▶ _Your goal_: Pictures do not belong in the copy, so please give every entry below again exactly.

Task material section start

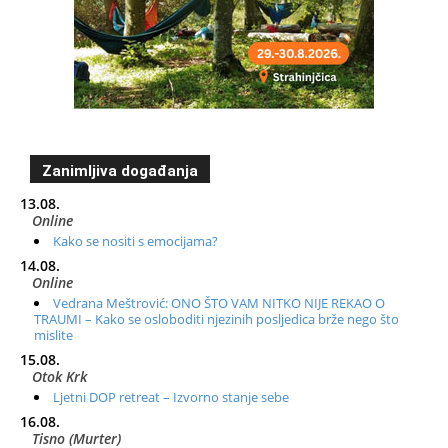
Zanimljiva događanja
13.08.
Online
Kako se nositi s emocijama?
14.08.
Online
Vedrana Meštrović: ONO ŠTO VAM NITKO NIJE REKAO O
TRAUMI – Kako se osloboditi njezinih posljedica brže nego što
mislite
15.08.
Otok Krk
Ljetni DOP retreat – Izvorno stanje sebe
16.08.
Tisno (Murter)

Task material section end

▶ _Output of the task_:
Zanimljiva događanja
13.08.
Online
Kako se nositi s emocijama?
14.08.
Online
Vedrana Meštrović: ONO ŠTO VAM NITKO NIJE REKAO O
TRAUMI – Kako se osloboditi njezinih posljedica brže nego što
mislite
15.08.
Otok Krk
Ljetni DOP retreat – Izvorno stanje sebe
16.08.
Tisno (Murter)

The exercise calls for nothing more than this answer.